The optic tectum encodes orienting eye saccades in a spatially ordered map. To investigate whether the functional properties of each tectal site are related to a particular pattern of connectivity with downward structures in the brainstem, two sets of experiments were carried out. First, biotinylated dextran amine (BDA) was injected at different tectal sites along the anteroposterior axis. Electrical stimulation at these sites evoked saccades whose horizontal component amplitudes increased with the distance to the rostral pole. In the second experiment, BDA and fluoro-ruby (FR) were injected at different tectal sites along the mediolateral axis. Electrical stimulation here evoked saccades with different upward and downward directions, but similar horizontal component amplitudes. A major finding of the first experiment was that a topographic link of the tectum exists with the mesencephalic reticular formation, but that such a connection was absent or very attenuated for the rhombencephalic reticular formation. In the second set of experiments, the clusters of BDA and FR boutons left by the mediolateral tectal sites were separated in the rostral mesencephalon, at the level of the nucleus of the medial longitudinal fasciculus, but overlapped in the caudal mesencephalon and rhombencephalon. These data provide evidence that decodification of tectal motor commands is based, at least in part, on the connectivity of each tectal locus on downward structures with the brainstem.

Connectivity of the tectal zones coding for upward and downward oblique eye movements in goldfish.
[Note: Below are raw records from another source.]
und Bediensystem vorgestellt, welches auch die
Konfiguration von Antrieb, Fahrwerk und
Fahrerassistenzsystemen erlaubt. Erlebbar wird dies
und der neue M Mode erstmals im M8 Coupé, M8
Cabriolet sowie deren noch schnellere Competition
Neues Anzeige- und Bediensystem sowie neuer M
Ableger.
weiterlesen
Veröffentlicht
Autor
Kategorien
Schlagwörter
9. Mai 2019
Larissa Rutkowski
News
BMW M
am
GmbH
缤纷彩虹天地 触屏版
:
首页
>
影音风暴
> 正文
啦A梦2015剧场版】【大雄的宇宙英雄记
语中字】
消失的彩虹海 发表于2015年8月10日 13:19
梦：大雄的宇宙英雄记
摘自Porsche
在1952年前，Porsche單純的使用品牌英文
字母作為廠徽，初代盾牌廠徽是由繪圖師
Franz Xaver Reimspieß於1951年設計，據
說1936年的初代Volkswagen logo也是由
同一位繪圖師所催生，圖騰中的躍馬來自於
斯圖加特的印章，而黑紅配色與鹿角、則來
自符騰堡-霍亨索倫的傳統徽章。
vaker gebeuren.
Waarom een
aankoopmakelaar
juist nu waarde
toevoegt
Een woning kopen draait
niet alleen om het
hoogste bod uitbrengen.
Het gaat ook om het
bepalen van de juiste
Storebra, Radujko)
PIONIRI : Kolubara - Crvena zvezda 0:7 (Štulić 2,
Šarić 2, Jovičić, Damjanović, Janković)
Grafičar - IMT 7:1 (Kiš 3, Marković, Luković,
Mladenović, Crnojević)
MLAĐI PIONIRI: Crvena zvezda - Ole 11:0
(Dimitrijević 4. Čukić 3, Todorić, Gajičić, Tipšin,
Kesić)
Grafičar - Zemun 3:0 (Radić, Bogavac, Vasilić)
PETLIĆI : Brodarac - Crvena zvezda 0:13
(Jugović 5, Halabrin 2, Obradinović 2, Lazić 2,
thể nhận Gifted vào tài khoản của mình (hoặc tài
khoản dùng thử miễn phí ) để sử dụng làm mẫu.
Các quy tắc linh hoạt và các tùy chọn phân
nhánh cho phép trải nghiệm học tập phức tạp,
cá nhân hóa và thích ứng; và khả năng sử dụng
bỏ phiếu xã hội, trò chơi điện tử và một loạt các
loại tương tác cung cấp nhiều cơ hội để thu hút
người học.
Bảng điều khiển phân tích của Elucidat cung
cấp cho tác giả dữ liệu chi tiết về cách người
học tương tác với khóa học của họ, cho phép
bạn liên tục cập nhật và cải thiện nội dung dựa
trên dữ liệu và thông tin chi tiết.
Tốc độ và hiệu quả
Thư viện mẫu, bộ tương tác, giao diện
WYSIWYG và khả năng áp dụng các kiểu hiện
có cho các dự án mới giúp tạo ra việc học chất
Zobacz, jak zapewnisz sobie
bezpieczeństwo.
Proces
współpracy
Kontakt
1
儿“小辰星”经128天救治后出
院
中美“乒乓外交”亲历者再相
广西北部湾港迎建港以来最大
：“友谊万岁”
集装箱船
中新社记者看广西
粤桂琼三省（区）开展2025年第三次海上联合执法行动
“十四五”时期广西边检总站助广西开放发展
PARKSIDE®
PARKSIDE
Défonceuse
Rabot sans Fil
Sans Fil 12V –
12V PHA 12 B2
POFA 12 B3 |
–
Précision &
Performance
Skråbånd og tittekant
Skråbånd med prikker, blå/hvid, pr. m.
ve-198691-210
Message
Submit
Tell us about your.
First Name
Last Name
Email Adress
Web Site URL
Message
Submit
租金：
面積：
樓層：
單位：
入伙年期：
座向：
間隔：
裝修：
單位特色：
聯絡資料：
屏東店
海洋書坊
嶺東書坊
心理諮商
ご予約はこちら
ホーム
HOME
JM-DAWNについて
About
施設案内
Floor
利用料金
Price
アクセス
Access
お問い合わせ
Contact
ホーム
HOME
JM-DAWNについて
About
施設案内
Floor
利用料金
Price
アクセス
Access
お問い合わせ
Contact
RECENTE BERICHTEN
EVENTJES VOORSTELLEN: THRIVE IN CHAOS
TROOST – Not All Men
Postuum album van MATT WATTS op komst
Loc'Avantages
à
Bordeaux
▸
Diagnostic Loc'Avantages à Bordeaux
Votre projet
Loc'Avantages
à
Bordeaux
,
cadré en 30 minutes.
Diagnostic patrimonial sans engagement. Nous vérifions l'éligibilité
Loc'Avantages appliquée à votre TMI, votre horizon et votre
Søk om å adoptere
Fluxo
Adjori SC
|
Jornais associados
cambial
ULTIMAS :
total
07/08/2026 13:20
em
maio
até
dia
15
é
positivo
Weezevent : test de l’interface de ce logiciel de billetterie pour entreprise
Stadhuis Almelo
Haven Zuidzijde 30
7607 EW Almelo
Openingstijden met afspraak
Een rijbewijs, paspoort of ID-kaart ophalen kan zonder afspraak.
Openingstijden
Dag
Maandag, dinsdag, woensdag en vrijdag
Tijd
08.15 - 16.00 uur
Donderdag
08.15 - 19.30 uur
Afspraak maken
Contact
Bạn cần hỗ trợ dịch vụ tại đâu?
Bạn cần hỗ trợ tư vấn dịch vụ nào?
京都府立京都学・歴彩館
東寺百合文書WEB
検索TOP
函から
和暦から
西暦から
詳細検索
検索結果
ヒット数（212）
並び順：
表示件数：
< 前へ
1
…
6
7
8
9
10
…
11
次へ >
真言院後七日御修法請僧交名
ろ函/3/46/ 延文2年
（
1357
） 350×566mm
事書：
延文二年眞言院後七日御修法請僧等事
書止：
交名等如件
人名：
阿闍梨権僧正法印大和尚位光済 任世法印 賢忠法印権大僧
Deep layers of the goldfish tectum code movements in a topographically ordered motor map. This work studies the relationship between tectal sites (coding eye movements with different vertical directions) and the distributions of boutons (left by their projections), within rostral mesencephalic structures and rhombencephalic reticular formations. These regions have been involved in the generation of the vertical and horizontal components of eye movement, respectively, as suggested by the Cartesian hypothesis of de-codification of tectal signal. With this aim, discrete injections of biotinylated dextran amine (BDA) and Fluoro-Ruby (FR) were made into functionally identified tectal sites, coding oblique eye movements with similar amplitude of the horizontal component but opposite upward and downward vertical directions, and the distribution of synaptic endings was determined. The main findings of the present work were as follows: 1) within the tectal descending tract, axons were organized according to the location of injected sites within the tectum; 2) BDA and FR boutons were distributed in separate clusters within the medial longitudinal fasciculus and oculomotor nuclei, as well as in the nearby mesencephalic reticular formation; and 3) the regions containing both types of bouton overlapped moderately within the mesencephalic reticular formation at the isthmus level. Overlapping was more extended at the different levels of the rhombencephalic reticular formation, although a shift in the distribution of both types of bouton was always observed. These results suggest that, within the vertical generator, the endings were separated to contact the different neuronal population that codes the upward and downward components of movements. In contrast, in the horizontal generator, tectal endings more likely converge on the same neuronal population to code the horizontal component of movements, irrespective of whether the oblique movements were directed upward or downward.